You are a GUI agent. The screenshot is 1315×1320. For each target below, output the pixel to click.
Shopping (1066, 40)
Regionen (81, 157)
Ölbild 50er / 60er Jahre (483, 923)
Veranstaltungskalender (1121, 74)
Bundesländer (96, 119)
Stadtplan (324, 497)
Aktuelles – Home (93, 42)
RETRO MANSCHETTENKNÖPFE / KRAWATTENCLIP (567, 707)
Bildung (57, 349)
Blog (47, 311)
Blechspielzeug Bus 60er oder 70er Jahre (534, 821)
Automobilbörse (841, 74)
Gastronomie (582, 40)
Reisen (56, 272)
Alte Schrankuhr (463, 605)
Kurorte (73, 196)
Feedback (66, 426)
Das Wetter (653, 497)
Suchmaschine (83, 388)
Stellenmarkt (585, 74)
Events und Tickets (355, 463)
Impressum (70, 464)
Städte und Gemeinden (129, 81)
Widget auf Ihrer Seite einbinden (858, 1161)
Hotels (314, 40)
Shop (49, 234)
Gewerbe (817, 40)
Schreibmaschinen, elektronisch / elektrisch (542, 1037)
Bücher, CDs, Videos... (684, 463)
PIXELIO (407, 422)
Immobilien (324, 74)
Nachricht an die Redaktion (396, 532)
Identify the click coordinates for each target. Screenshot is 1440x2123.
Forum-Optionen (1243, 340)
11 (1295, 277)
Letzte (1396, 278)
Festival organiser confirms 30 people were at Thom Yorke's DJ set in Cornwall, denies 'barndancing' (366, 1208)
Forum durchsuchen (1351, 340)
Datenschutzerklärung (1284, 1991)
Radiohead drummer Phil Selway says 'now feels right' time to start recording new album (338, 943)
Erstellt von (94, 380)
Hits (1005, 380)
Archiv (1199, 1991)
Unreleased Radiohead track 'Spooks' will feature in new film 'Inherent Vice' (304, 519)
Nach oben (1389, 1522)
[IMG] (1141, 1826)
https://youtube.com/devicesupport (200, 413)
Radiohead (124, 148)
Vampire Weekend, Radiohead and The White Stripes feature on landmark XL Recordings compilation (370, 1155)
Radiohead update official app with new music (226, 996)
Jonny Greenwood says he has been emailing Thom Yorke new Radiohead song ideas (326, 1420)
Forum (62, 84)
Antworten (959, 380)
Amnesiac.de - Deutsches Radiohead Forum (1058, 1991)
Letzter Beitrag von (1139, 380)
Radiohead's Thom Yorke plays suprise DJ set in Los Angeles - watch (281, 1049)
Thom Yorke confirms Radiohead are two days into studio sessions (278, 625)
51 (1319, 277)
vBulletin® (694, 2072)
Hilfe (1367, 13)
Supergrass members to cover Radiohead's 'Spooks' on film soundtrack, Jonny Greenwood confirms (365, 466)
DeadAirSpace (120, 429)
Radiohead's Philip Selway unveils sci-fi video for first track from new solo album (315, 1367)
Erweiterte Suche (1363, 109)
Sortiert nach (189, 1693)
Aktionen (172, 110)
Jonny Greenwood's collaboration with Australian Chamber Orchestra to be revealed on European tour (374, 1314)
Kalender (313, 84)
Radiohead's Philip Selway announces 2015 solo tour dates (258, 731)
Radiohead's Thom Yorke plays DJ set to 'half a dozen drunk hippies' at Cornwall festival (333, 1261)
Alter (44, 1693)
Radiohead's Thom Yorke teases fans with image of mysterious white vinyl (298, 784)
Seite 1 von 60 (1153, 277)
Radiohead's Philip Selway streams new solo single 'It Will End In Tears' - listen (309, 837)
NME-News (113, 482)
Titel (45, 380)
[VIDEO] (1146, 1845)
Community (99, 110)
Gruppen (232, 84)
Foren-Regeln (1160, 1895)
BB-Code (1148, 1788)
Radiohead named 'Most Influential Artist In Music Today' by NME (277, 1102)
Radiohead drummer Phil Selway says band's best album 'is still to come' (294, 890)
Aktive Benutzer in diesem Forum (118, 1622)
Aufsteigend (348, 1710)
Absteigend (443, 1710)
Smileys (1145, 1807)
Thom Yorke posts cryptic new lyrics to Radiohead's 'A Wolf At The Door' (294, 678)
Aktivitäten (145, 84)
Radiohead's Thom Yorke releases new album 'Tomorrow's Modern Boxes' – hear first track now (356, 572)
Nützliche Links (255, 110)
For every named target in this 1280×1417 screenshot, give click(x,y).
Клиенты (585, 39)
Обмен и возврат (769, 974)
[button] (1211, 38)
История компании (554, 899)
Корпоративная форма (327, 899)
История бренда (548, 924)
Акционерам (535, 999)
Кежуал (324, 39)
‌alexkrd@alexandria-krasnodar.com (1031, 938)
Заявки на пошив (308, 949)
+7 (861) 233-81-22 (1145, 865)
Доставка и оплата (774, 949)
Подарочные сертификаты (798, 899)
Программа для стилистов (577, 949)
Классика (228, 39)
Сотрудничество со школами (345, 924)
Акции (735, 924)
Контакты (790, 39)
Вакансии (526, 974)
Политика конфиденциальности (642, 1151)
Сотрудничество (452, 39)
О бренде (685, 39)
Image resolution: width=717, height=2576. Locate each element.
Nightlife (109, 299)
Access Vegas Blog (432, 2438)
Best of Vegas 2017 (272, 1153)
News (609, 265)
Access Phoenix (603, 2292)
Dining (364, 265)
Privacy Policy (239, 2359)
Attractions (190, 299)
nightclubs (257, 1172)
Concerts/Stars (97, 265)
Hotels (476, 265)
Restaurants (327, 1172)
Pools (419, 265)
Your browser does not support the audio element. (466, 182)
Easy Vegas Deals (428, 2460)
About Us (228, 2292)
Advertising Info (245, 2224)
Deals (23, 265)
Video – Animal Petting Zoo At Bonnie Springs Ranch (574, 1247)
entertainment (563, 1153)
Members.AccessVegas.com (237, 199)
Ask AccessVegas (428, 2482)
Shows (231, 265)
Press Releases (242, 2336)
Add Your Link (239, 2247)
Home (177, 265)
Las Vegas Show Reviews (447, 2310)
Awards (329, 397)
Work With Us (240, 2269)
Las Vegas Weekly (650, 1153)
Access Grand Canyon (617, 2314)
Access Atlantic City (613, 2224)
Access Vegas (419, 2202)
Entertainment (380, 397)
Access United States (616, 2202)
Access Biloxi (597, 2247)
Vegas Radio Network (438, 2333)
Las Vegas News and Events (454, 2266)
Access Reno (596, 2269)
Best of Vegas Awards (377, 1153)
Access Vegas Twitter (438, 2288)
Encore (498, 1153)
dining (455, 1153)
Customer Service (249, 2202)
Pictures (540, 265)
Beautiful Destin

....

* _EXERCISE DESCRIPTION_
Where the string "film" appears in a line of the material above, count that line, and say only how many there are.

* _SOLUTION_
2